Speaker: Andrew G. Alleyne, Dean of the College of Science and Engineering, University of Minnesota
We live in an increasingly electrified world. For stationary applications such as industry and manufacturing, this statement has been obvious since the start of the 20th century as steam and belt drives in factories gradually gave way to electric motors for machining, conveyor lines, and all manner of other industrial applications. Now we are seeing a dramatic rise in the electrification of mobility systems. The progress has been steady for several decades, but it is really during the past several years that electrified mobility has seen a rapid growth at the level of individual consumer. Interestingly, this growth cuts across widely varying modes of mobility; from individual bicycles to on-highway vehicles to large ships and aircraft.

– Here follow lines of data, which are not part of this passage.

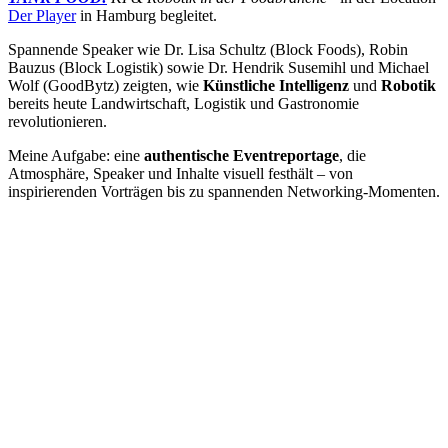
Der Player
in Hamburg begleitet.
Spannende Speaker wie Dr. Lisa Schultz (Block Foods), Robin
Bauzus (Block Logistik) sowie Dr. Hendrik Susemihl und Michael
Wolf (GoodBytz) zeigten, wie
Künstliche Intelligenz
und
Robotik
bereits heute Landwirtschaft, Logistik und Gastronomie
revolutionieren.
Meine Aufgabe: eine
authentische Eventreportage
, die
Atmosphäre, Speaker und Inhalte visuell festhält – von
inspirierenden Vorträgen bis zu spannenden Networking-Momenten.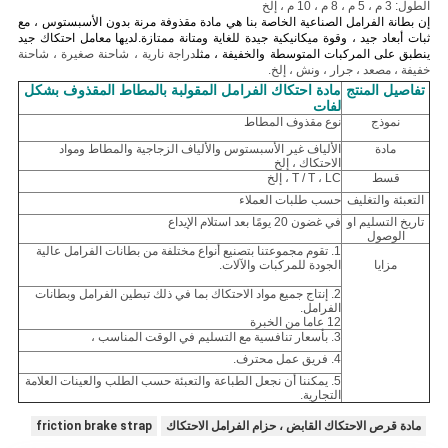
الطول: 3 م ، 5 م ، 8 م ، 10 م ، إلخ
إن بطانة الفرامل الصناعية الخاصة بنا هي مادة مقذوفة مرنة بدون الأسبستوس ، مع
ثبات أبعاد جيد ، وقوة ميكانيكية جيدة للغاية ومتانة ممتازة.لديها معامل احتكاك جيد
ينطبق على المركبات المتوسطة والخفيفة ، مثل
دراجة نارية ، شاحنة صغيرة ، شاحنة
خفيفة ، مصعد ، جرار ، ونش ، إلخ.
تفاصيل المنتج
مادة احتكاك الفرامل المقولبة بالمطاط المقذوف بشكل
لفات
نموذج
نوع مقذوف المطاط
مادة
الألياف غير الأسبستوس والألياف الزجاجية والمطاط ومواد
الاحتكاك ، إلخ
قسط
T / T ، LC ، إلخ
التعبئة والتغليف
حسب طلبات العملاء
تاريخ التسليم او
في غضون 20 يومًا بعد استلام الإيداع
الوصول
1. تقوم مجموعتنا بتصنيع أنواع مختلفة من بطانات الفرامل عالية
مزايا
الجودة للمركبات والآلات.
2. إنتاج جميع مواد الاحتكاك بما في ذلك تبطين الفرامل وبطانات
الفرامل.
12 عاما من الخبرة
3. بأسعار تنافسية مع التسليم في الوقت المناسب ،
4. فريق عمل محترف.
5. يمكننا أن نجعل الطباعة والتعبئة حسب الطلب والعينات العلامة
التجارية.
مادة قرص الاحتكاك القابض ، حزام الفرامل الاحتكاك
friction brake strap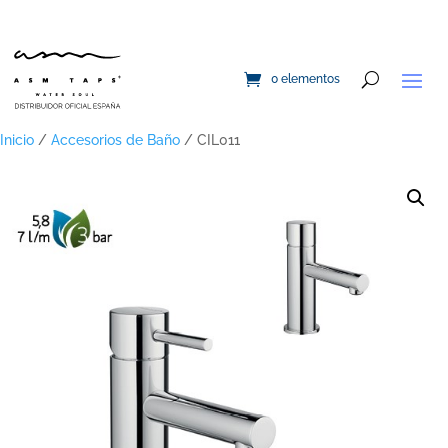
0 elementos
Inicio
/
Accesorios de Baño
/ CIL011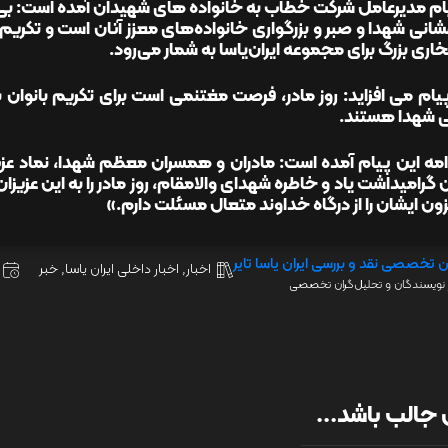
ام مدیرعامل شرکت خطاب به خانواده های شهیدان آمده است: بی ت
شانی شهدا و صبر و بزرگواری خانواده‌های معزز آنان است و تکر
خاری بزرگ برای مجموعه ایران‌یاسا به شمار می‌رود.
یام می افزاید: روز مادر، فرصت مغتنمی است برای تکریم بانوان بزر
نی شهدا هستند.
امه این پیام آمده است: مادران و همسران معظم شهدا، نماد عزت،
رامیداشت یاد و خاطره شهدای والامقام، روز مادر را به این عزیز
زون ایشان را از درگاه خداوند متعال مسئلت دارم.»
ن تخصصی نقد و بررسی ایران یاسا تایر
اخبار
,
اخبار داخلی ایران یاسا
,
خبر
نویسندگان و تحلیل‌گران تخصصی
جالب باشد...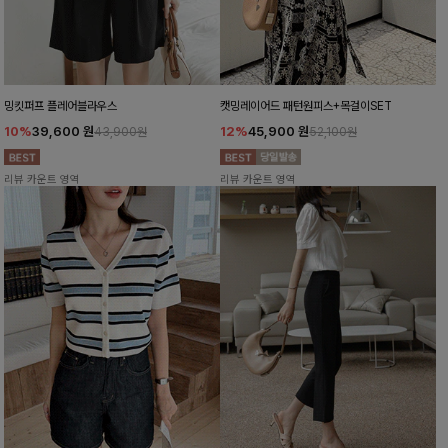
밍킷퍼프 플레어블라우스
캣밍레이어드 패턴원피스+목걸이SET
10%
39,600
원
12%
45,900
원
43,900원
52,100원
리뷰 카운트 영역
리뷰 카운트 영역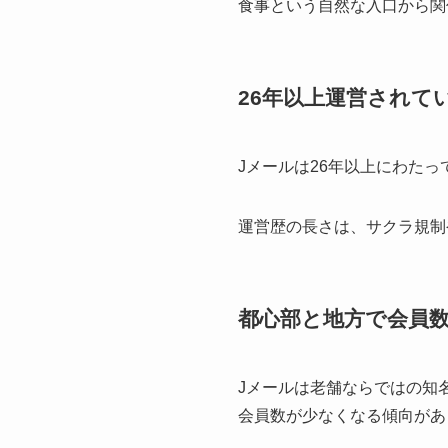
食事という自然な入口から関
26年以上運営されて
Jメールは26年以上にわた
運営歴の長さは、サクラ規制
都心部と地方で会員
Jメールは老舗ならではの知
会員数が少なくなる傾向があ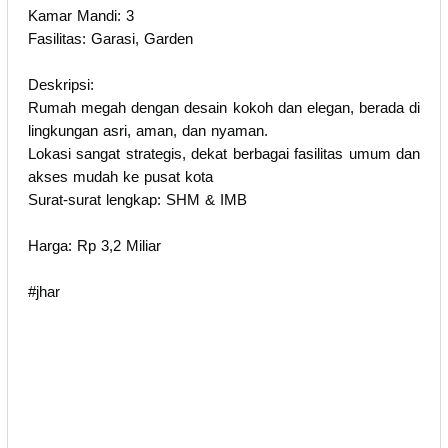
Kamar Mandi: 3
Fasilitas: Garasi, Garden
Deskripsi:
Rumah megah dengan desain kokoh dan elegan, berada di
lingkungan asri, aman, dan nyaman.
Lokasi sangat strategis, dekat berbagai fasilitas umum dan
akses mudah ke pusat kota
Surat-surat lengkap: SHM & IMB
Harga: Rp 3,2 Miliar
#jhar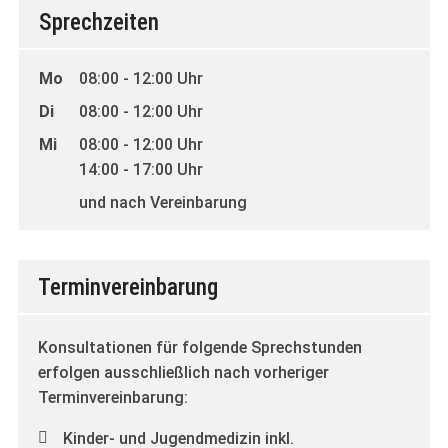
Sprechzeiten
Mo
08:00 - 12:00 Uhr
Di
08:00 - 12:00 Uhr
Mi
08:00 - 12:00 Uhr
14:00 - 17:00 Uhr
und nach Vereinbarung
Terminvereinbarung
Konsultationen für folgende Sprechstunden
erfolgen ausschließlich nach vorheriger
Terminvereinbarung:
Kinder- und Jugendmedizin inkl.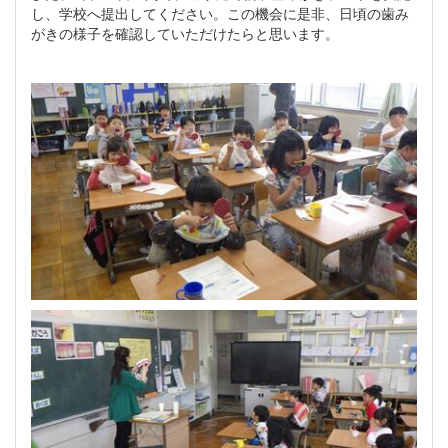
し、学校へ提出してください。この機会に是非、日頃の歯み
がきの様子を確認していただけたらと思います。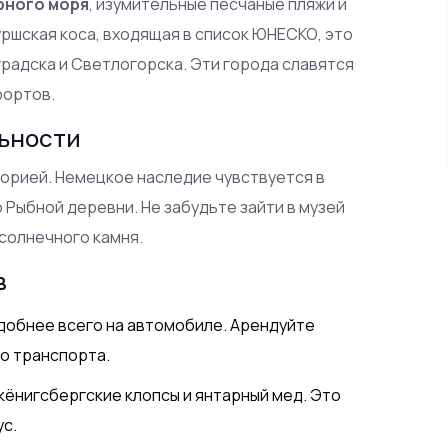
рного моря
, изумительные песчаные пляжи и
ршская коса, входящая в список ЮНЕСКО, это
радска и Светлогорска. Эти города славятся
рортов.
ьности
сторией. Немецкое наследие чувствуется в
 Рыбной деревни. Не забудьте зайти в музей
 солнечного камня.
в
добнее всего на автомобиле. Арендуйте
о транспорта.
кёнигсбергские клопсы и янтарный мед. Это
с.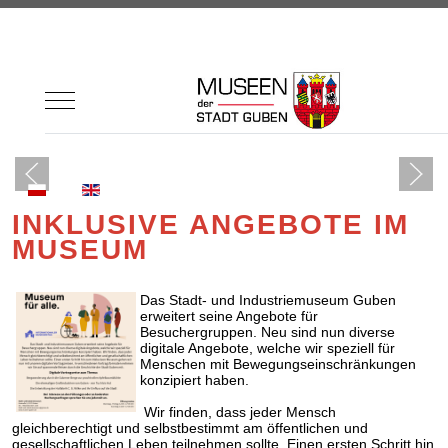
Mobile Menu Toggle
Sprache auswählen
INKLUSIVE ANGEBOTE IM
MUSEUM
Das Stadt- und Industriemuseum Guben
erweitert seine Angebote für
Besuchergruppen. Neu sind nun diverse
digitale Angebote, welche wir speziell für
Menschen mit Bewegungseinschränkungen
konzipiert haben.
Wir finden, dass jeder Mensch
gleichberechtigt und selbstbestimmt am öffentlichen und
gesellschaftlichen Leben teilnehmen sollte. Einen ersten Schritt hin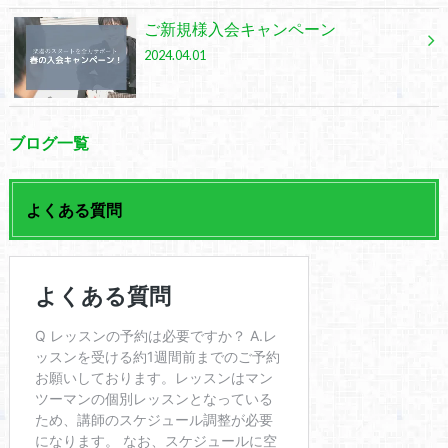
ご新規様入会キャンペーン
2024.04.01
ブログ一覧
よくある質問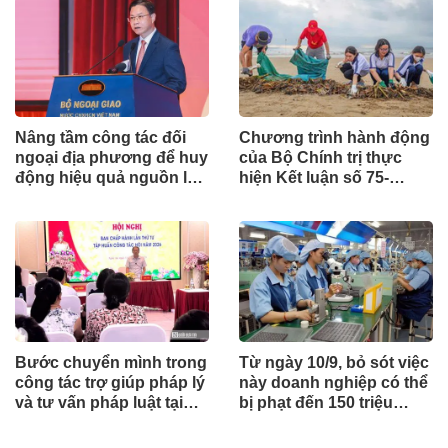
Nâng tầm công tác đối
Chương trình hành động
ngoại địa phương để huy
của Bộ Chính trị thực
động hiệu quả nguồn lực
hiện Kết luận số 75-
quốc tế
KL/TW
Bước chuyển mình trong
Từ ngày 10/9, bỏ sót việc
công tác trợ giúp pháp lý
này doanh nghiệp có thể
và tư vấn pháp luật tại
bị phạt đến 150 triệu
Nghệ An
đồng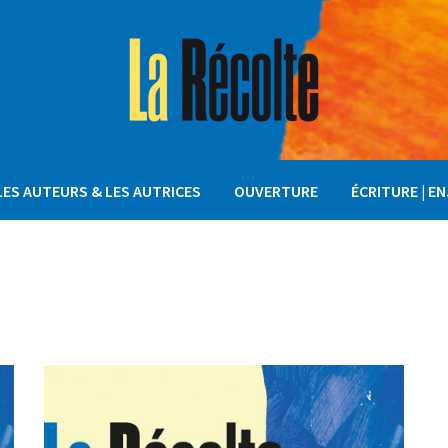
LES AUTEURS & LES AUTRICES
OUVERTURE
ÉCRITURE | E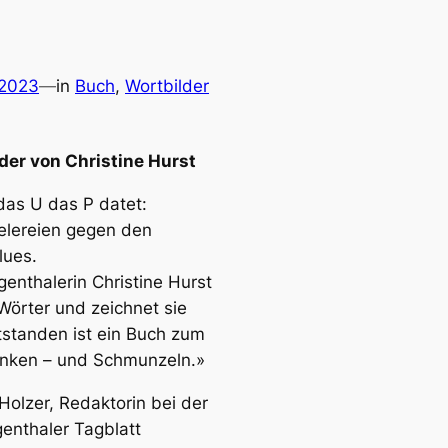
 2023
—
in
Buch
, 
Wortbilder
der von Christine Hurst
as U das P datet:
elereien gegen den
lues.
genthalerin Christine Hurst
 Wörter und zeichnet sie
tstanden ist ein Buch zum
nken – und Schmunzeln.»
Holzer, Redaktorin bei der
enthaler Tagblatt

This talk will detail some of the technical challenges related to modeling, control, design of high relevance to systems and controls audiences is the interplay between modes of power distribution within electrified mobility systems. This includes the flow of power, or storage of energy, in the mechanical, chemical, electrical, and thermal domains. For example, power flow in the electrical domain can be constrained by component temperature limits in the thermal domain. Several examples of challenges will be raised along with some solutions for specific problems of Modeling, Control, and Design in electrified mobility. The presented solutions will be integrated such that the chosen modeling tools are specifically amenable to both the control and design challenges. Simulation and experimental results will be presented that demonstrate a superior overall mobility platform performance when a systems approach is taken.